I am doing so good! It feels weird to be doing good...but i am. I realized how soon i will be leaving... And i really want this recovery thing. I dont wnat it for anyone else...but just for myself. I want it becuase i want it...becuase i now know that it's possible to live a full, healthy life without having to deal with the obsession of food and weight and size and how much i hate myself.
i'm wearing an ortho patch! Its jsut a sample one i got from a magazine...and it's on my hand. I think it's hilarious! I'll see how many people ask me about it today.

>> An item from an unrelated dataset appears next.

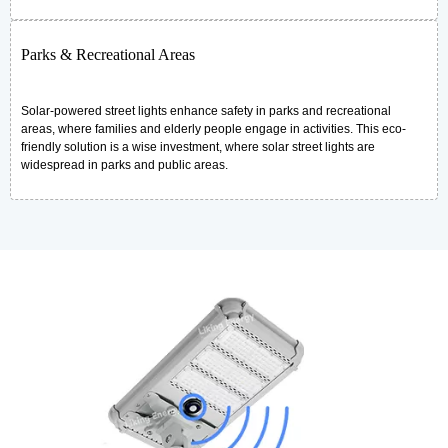
Parks & Recreational Areas
Solar-powered street lights enhance safety in parks and recreational
areas, where families and elderly people engage in activities. This eco-
friendly solution is a wise investment, where solar street lights are
widespread in parks and public areas.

I'm planning on living with my sister. I'm really excited... To get out on my own... Yesterday i went grocery shopping, and i really wanted to buy candy...... I knew it would be easy for me to, too... But then i thought about who it would be for. I mean...the only person i was hurting was myself. I knew that when i left treatment, there would be no one left to call me on my stuff... That it would be me and GOd alone to fight this thing. I will have support, but my recovery will depend totally on the honesty with myself and with others. And, to be honest, (for once), i haven't been working a totally honest program here. I have slipped more times than i care to count. I have kept alot of things to myself..... I havne't even told my sponsor. But i know taht when i leave Texas... When i go to Arkansas, that i will have to be honest with other people in order ot make it. This is a program of rigerous honesty.
God is awesome. I was just basking in His grace today...in HIs beauty...in HIs wonderfulness. He loves me so much.... He sees through my acts and loves the person on the inside. I am beautiful to Him, He delights in me. That is so flattering to know that truth about myself. That the God who created me...event hough i messed up...He loves me through that. He has a plan for my life... And at this moment, i beleive it. I beleive that He has a magnificent plan in store for me...and that i can reach that, with His help. I am not going to keep my guilt and my shame from all the wrong things i've done keep me from improving my relatinoship with Him. Thats what Satan wants. He wants me to not feel 'worthy' enough for Gods love... He wants me to stop running after GOd. But yo uknow what? God is actually the one running after me. I'm trying to find fulfillment in all the wrong places...the only place i can find it is in HIm alone. He is right there besdie me...i just have to stop running and fall into His arms.